Work item: This task asks for the lines from the one with "话故事。赶紧收藏起来哦！ 日本神话故事1：蓑吉定亲 在武藏地区的一" to the final line below, repeated exactly, with pictures omitted.
-- Opening Marker --
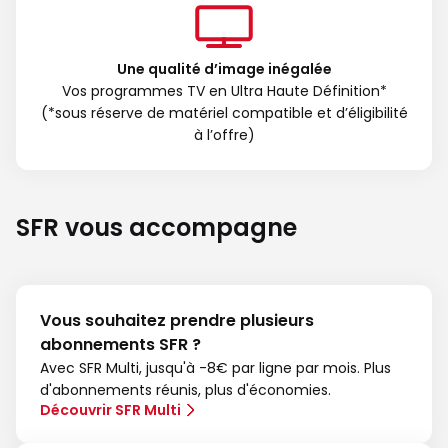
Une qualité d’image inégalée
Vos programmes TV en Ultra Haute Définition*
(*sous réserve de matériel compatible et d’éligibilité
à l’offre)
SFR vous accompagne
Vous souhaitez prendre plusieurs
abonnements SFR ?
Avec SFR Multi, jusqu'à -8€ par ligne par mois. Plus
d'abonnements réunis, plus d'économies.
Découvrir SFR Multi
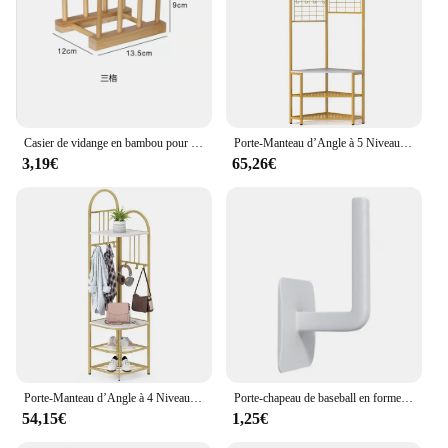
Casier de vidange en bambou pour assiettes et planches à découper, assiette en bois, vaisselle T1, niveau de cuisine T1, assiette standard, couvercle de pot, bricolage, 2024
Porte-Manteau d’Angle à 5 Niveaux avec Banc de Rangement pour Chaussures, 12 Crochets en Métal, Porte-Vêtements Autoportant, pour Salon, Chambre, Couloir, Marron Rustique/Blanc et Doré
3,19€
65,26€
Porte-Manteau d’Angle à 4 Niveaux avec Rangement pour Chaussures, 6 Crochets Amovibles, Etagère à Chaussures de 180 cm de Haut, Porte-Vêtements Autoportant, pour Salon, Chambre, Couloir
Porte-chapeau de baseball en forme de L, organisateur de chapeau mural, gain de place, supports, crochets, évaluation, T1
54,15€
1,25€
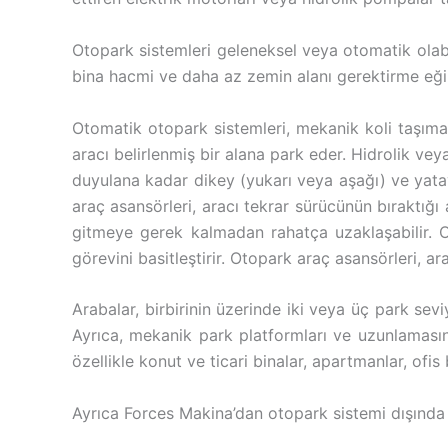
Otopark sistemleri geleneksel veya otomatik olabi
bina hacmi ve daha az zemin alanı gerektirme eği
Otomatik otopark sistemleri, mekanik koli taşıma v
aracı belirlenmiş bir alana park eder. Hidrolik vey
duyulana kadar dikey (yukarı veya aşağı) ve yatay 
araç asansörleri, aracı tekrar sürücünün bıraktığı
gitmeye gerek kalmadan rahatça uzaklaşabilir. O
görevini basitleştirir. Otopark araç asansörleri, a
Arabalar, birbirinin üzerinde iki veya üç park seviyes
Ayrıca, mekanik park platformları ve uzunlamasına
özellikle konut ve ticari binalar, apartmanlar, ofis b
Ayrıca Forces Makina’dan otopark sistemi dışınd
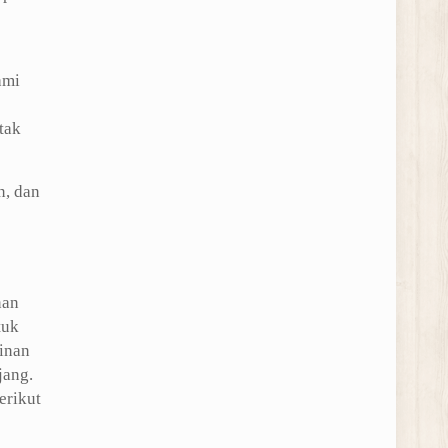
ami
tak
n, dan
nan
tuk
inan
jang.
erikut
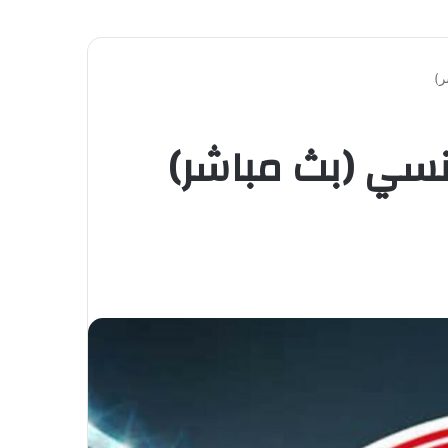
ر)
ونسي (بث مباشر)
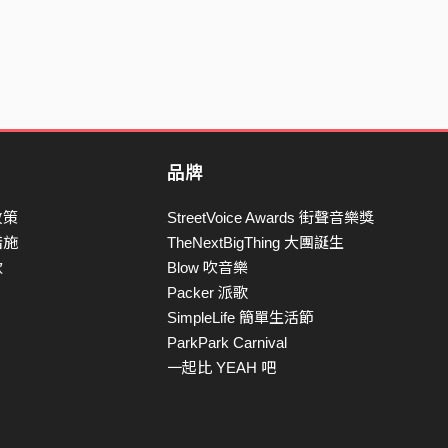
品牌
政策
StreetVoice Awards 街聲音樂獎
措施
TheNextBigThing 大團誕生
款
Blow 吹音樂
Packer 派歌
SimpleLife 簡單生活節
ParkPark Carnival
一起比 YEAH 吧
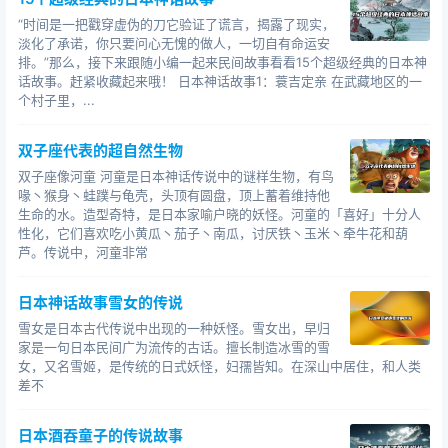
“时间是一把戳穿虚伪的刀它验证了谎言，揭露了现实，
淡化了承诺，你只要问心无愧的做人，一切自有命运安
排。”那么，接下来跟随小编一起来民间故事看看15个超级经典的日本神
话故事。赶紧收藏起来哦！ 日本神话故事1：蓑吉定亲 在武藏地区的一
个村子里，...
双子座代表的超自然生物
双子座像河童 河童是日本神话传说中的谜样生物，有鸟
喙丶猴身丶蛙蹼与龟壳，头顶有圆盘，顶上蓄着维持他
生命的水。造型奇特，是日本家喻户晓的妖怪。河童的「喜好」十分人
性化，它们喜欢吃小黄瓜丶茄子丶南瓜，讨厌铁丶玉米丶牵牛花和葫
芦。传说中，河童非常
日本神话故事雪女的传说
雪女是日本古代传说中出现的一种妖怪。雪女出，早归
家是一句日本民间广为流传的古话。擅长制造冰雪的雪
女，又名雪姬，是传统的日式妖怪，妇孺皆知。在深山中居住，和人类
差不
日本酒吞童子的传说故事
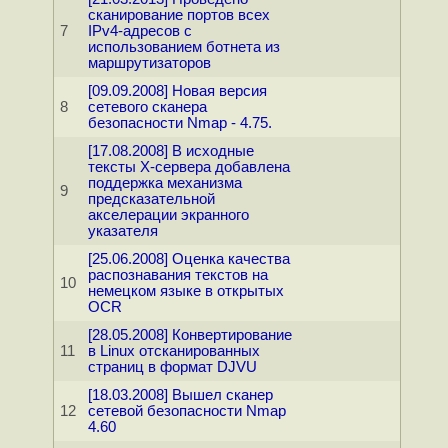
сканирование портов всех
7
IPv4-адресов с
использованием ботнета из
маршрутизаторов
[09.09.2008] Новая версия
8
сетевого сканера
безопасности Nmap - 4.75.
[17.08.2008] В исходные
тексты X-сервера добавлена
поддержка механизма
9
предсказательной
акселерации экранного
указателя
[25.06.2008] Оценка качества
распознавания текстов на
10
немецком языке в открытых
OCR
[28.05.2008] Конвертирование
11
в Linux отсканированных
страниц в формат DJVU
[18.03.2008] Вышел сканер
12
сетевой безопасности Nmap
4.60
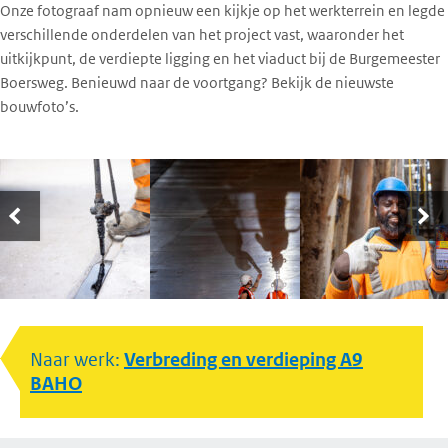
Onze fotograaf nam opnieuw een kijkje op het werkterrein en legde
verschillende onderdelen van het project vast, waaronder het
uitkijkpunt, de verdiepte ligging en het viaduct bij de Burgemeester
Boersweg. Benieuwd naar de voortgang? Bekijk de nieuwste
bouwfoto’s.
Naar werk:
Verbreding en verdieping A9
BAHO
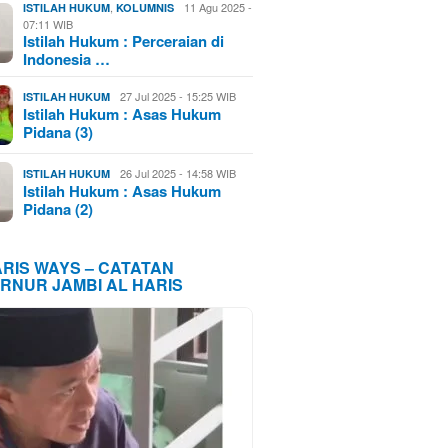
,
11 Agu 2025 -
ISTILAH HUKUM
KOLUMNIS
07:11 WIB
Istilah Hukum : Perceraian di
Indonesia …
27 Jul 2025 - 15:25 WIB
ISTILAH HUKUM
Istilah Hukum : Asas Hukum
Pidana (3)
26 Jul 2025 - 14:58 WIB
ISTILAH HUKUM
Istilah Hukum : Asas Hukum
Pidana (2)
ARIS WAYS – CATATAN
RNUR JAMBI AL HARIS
-- Closing Marker --
Reply to the task:
话故事。赶紧收藏起来哦！ 日本神话故事1：蓑吉定亲 在武藏地区的一
个村子里，...
双子座代表的超自然生物
双子座像河童 河童是日本神话传说中的谜样生物，有鸟
喙丶猴身丶蛙蹼与龟壳，头顶有圆盘，顶上蓄着维持他
生命的水。造型奇特，是日本家喻户晓的妖怪。河童的「喜好」十分人
性化，它们喜欢吃小黄瓜丶茄子丶南瓜，讨厌铁丶玉米丶牵牛花和葫
芦。传说中，河童非常
日本神话故事雪女的传说
雪女是日本古代传说中出现的一种妖怪。雪女出，早归
家是一句日本民间广为流传的古话。擅长制造冰雪的雪
女，又名雪姬，是传统的日式妖怪，妇孺皆知。在深山中居住，和人类
差不
日本酒吞童子的传说故事
сканирование портов всех
7
IPv4-адресов с
использованием ботнета из
маршрутизаторов
[09.09.2008] Новая версия
8
сетевого сканера
безопасности Nmap - 4.75.
[17.08.2008] В исходные
тексты X-сервера добавлена
поддержка механизма
9
предсказательной
акселерации экранного
указателя
[25.06.2008] Оценка качества
распознавания текстов на
10
немецком языке в открытых
OCR
[28.05.2008] Конвертирование
11
в Linux отсканированных
страниц в формат DJVU
[18.03.2008] Вышел сканер
12
сетевой безопасности Nmap
4.60
Onze fotograaf nam opnieuw een kijkje op het werkterrein en legde
verschillende onderdelen van het project vast, waaronder het
uitkijkpunt, de verdiepte ligging en het viaduct bij de Burgemeester
Boersweg. Benieuwd naar de voortgang? Bekijk de nieuwste
bouwfoto’s.
Naar werk:
Verbreding en verdieping A9
BAHO
,
11 Agu 2025 -
ISTILAH HUKUM
KOLUMNIS
07:11 WIB
Istilah Hukum : Perceraian di
Indonesia …
27 Jul 2025 - 15:25 WIB
ISTILAH HUKUM
Istilah Hukum : Asas Hukum
Pidana (3)
26 Jul 2025 - 14:58 WIB
ISTILAH HUKUM
Istilah Hukum : Asas Hukum
Pidana (2)
ARIS WAYS – CATATAN
RNUR JAMBI AL HARIS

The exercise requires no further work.